3) Validate Learning and think like a scientist. Follow the 3A rule:
o Actionable (clear cause and effect).
o Accessible (share the data).
o Auditable (data must be credible).
4) Build-Measure-Learn feedback loop is the tool. Take the learning from the experiments and start the loop again. Like in Growth Hacking?
5) Cadence-Pivot-Persevere means that you should at least every six (6) weeks:
o Regularly meet to learn from the experiments by asking questions.
§ What did you learn? How do you know it?
o Make change in the strategy according the learnings.
o Pivot or stay on course. Famous pivot stories: PayPal went from Palm Pilots to web-based version and Netflix moved from DVDs to streaming.
These are the topics on building a corporate version of the Lean Startup
A) MVP
o How to use MVPs (minimum viable products) in corporate environments.
B) Small Teams
It’s all about teams and small teams beat big teams:
o Small teams have the bond and the communication in is intense due to the proximity.
o Small teams are like hunting parties, desperately seeking for product/market fit.
C) Pivot
a. “A change in strategy without a change in vision” and “without a vision you cannot pivot”.
D) Scarcity
a. No extra time, no extra money, no extra people. Corporate death is around the corner.
E) You have to focus.
a. A true customer problem is the very first thing a team focuses on.
F) Financializing learning.
a. “Equity ownership is not a cash bonus. It’s a measurement of what the startup has learned about far future profits. Equity ownership is the least distortionary set of incentives”
Accountability is the foundation of management:
1) Accountability
a. “The systems, rewards and incentives drive employees’ behaviour and focus their attention”.
2) Process
a. “The process is the tools and tactics that employees habitually use every day to get work done”.
3) Culture
a. “Beliefs that determine what employees believe to be possible”.
4) People
a. “The success of any organization depends on the calibre of the people it is able to attract and retain”.
Recovery process is needed when 5hit hits the fan. Obey these rules:
Rule 1: The war room is the place where the problems are solved, not for shifting blame.
Rule 2: Talking is allowed only to the people who know most about the issues.
Rule 3: We need to stay focused.
The “How” behind the startup way
Any corporate can develop it’s way of working towards startup way with three phases – critical mass, scaling up and deep systems.
In critical mass you get the leadership into the movement and spreading the word out companywide. In scaling up you have enough political capital to bypass any issues arising from the startup method. Last but not least this will lead into an organizational capability for continuous transformation.
Create a one-pager for the internal startup teams how to deploy MVPs:
– A pre-approved MVP makes life easier. The pre-approved MVP formula goes like this – it is an experiment “with fewer than X customers possibly affected, total liability of Y and a cost of Z”.
– If the experiment is a success and you want to scale it make sure that the experiment is “a) built on an initial MVP and b) you get managerial sign-off”.

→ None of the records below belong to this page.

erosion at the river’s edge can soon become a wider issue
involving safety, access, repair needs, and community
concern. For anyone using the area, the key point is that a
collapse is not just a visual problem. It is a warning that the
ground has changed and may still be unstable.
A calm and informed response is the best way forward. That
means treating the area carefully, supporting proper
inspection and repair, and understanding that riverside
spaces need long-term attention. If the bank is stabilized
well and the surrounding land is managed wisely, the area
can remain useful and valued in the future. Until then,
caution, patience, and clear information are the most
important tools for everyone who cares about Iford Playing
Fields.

– “If you want build bigger and more complex – talk with legal and finance. Here is the hotline to call….”
Innovation Accounting
Innovation accounting is a tool to recognize “the early signs of success as worthy of further investment”. It is “a way of evaluating progress when all the metrics typically used in an established company are effectively zero.” The typical company metrics are revenue, customers, ROI, market share). Innovation accounting enables you to apples-to-apples comparison and gives you:
– A framework.
– A focusing device.
– A common mathematical vocabulary.
– A way to tyie long-term growth and R&D.
The Innovation Accounting has three levels:
1) Dashboard
2) Business Case
3) Net Present Value
Dashboard is built around per-customer input. Aim of the dashboard is to help the team to see the customer as a flow and help them on focusing in customers. Learning metrics can be:
– Conversion rates.
– Revenue per user.
– Lifetime value per customer.
– Retention rate.
– Cost per customer.
– Referral rate.
– Channel adoption.
Second Level
Second level is Business Case level will validate the leap-of-faith assumptions and business case. Sensible metrics are built around value and growth hypothesis.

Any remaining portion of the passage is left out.